WORK TASK: For the entries that follow, state how many lines include the word "banci", giving the number and nothing else.

DATA SHOWN:

-*-

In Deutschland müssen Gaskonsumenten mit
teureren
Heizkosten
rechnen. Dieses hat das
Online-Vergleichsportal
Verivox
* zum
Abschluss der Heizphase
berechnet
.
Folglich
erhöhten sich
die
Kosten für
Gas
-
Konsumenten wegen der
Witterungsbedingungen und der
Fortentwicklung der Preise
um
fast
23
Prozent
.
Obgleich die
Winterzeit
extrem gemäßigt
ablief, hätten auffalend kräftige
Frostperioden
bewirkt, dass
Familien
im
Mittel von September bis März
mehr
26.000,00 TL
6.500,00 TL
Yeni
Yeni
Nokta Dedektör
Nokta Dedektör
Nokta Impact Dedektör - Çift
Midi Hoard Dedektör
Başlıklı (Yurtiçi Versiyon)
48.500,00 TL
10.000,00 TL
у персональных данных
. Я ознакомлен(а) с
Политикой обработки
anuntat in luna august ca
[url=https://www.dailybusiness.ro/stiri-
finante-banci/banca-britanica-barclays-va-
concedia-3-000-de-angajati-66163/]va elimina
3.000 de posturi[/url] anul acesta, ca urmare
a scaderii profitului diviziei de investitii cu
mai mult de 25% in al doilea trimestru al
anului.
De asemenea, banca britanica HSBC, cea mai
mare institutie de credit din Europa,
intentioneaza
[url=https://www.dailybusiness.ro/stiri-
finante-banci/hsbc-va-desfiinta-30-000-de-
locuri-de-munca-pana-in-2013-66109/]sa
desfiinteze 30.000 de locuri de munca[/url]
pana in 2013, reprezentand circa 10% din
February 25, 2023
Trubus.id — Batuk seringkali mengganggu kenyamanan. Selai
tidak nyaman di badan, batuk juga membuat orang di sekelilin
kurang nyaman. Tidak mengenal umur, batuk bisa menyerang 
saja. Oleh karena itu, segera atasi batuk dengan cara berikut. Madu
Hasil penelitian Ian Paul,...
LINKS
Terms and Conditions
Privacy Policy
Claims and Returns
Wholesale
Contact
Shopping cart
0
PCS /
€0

-*-

RESPONSE: 2